Neben Ihrer Sicherheit sollten Sie außerdem dafür sorgen, dass die Module auch nach der Reinigung voll funktionstüchtig bleiben. Deshalb sollten Sie weder auf ihnen herumlaufen noch auf ihnen knien, denn die fragilen Solarzellen, die unter dem Deckglas liegen, können leicht brechen.
Wann sollte eine PV-Anlage gereinigt werden?
Wichtig bei der Reinigung ist, dass die Module kühl sind. Deshalb sollte die Reinigung Ihrer Photovoltaikanlage am besten bei bewölktem Wetter oder am frühen Abend bzw. frühen Morgen durchgeführt werden.
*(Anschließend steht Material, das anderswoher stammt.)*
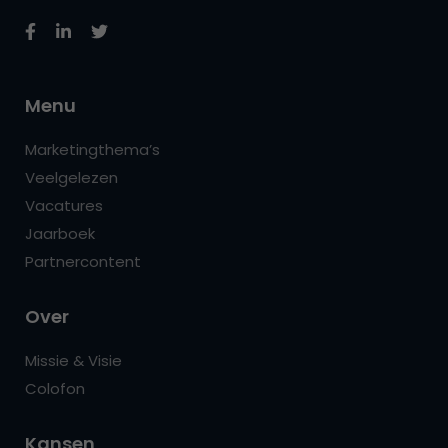
Menu
Marketingthema’s
Veelgelezen
Vacatures
Jaarboek
Partnercontent
Over
Missie & Visie
Colofon
Kansen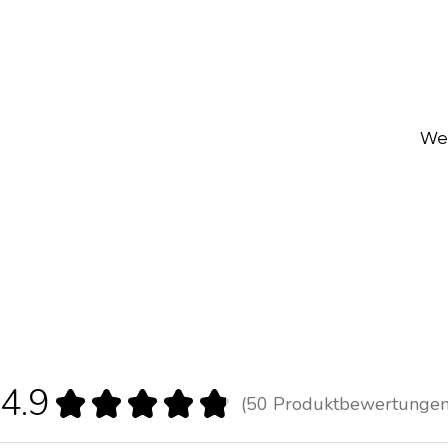
Wen
4.9
★
★
★
★
★
50
Produktbewertunge
50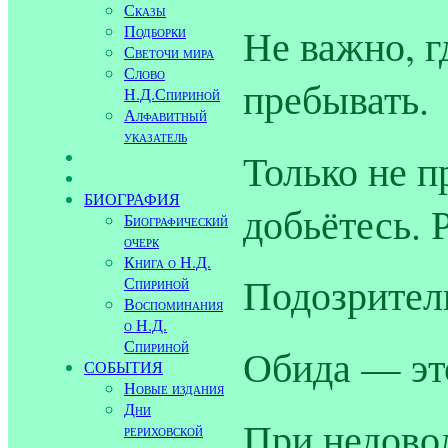
Сказы
Не важно, г
Подборки
Светочи мира
Слово
пребывать.
Н.Д.Спириной
Алфавитный
указатель
Только не п
БИОГРАФИЯ
добьётесь. 
Биографический
очерк
Книга о Н.Д.
Подозрител
Спириной
Воспоминания
о Н.Д.
Спириной
Обида — эт
СОБЫТИЯ
Новые издания
Дни
При недово
рериховской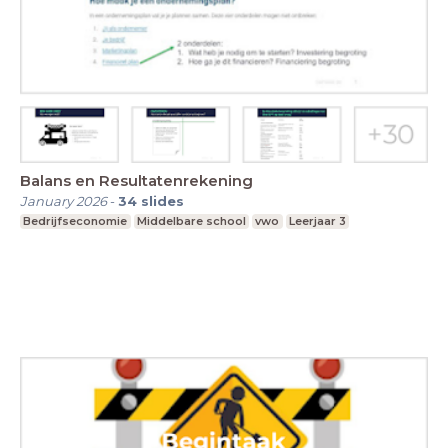
Balans en Resultatenrekening
January 2026
-
34
slides
Bedrijfseconomie
Middelbare school
vwo
Leerjaar 3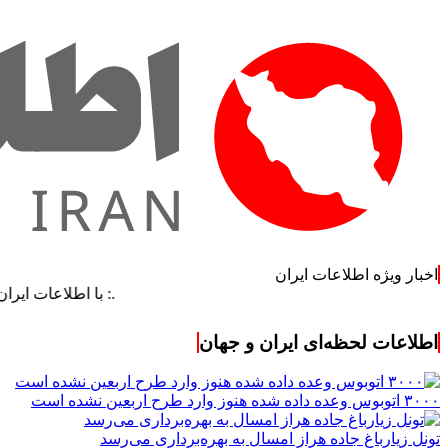
اخبار ویژه اطلاعات ایران
.: با اطلاعات ایران، اطلاعات 
اطلاعات لحظه‌ای ایران و جهان
۳۰۰۰ اتوبوس وعده داده شده هنوز وارد طرح اربعین نشده است
تونل زیارباغ جاده هراز امسال به بهره‌برداری می‌رسد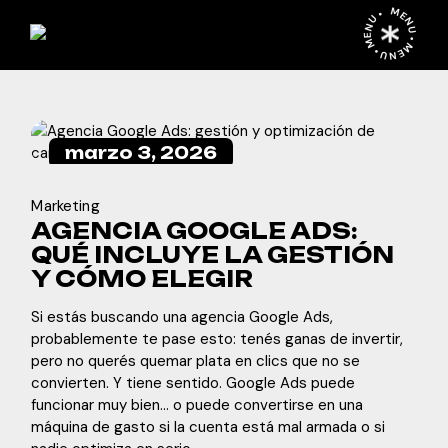
Skip
MENU • MENU • MENU •
to
the
content
marzo 3, 2026
Marketing
AGENCIA GOOGLE ADS:
QUÉ INCLUYE LA GESTIÓN
Y CÓMO ELEGIR
Si estás buscando una agencia Google Ads,
probablemente te pase esto: tenés ganas de invertir,
pero no querés quemar plata en clics que no se
convierten. Y tiene sentido. Google Ads puede
funcionar muy bien… o puede convertirse en una
máquina de gasto si la cuenta está mal armada o si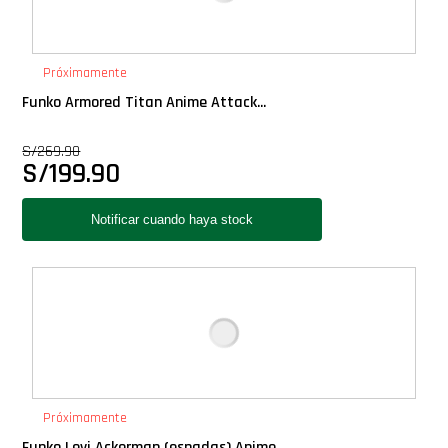
Próximamente
Funko Armored Titan Anime Attack...
S/
269.90
S/
199.90
Próximamente
Funko Levi Ackerman (espadas) Anime...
Wenn die Module warm sind und mit kaltem Wasser überströmt werden, entstehen durch den Temperaturunterschied thermische Spannungen, die Gläser und Zellen zerstören können. Außerdem hinterlässt das Wasser dann unschöne Flecken, was zu Mikroverschattungen führen kann.
Wie oft sollte eine PV-Anlage gereinigt werden?
Die Antwort auf diese Frage hängt von vielen Faktoren ab. Fällt in Ihrer Region wenig Regen? Ist Ihr Dach eher flach und die Dachneigung beträgt weniger als 15 %? Sind viele Bäume in der Nähe? Oder Betriebe bzw. viel befahrene Straßen, die für Emissionen sorgen? Dann sollten Sie in eher kürzeren Intervallen reinigen (lassen). Ansonsten kann eine professionelle Reinigung im Abstand von 5 Jahren ausreichen. Wenn Sie die Module selbst reinigen, können Sie die Reinigung jährlich durchführen, zum Beispiel im Rahmen des Frühjahrs-Checks. Der Zweck der Reinigung ist dabei stets gleich: eine höhere Energieausbeute durch dauerhaft saubere Module.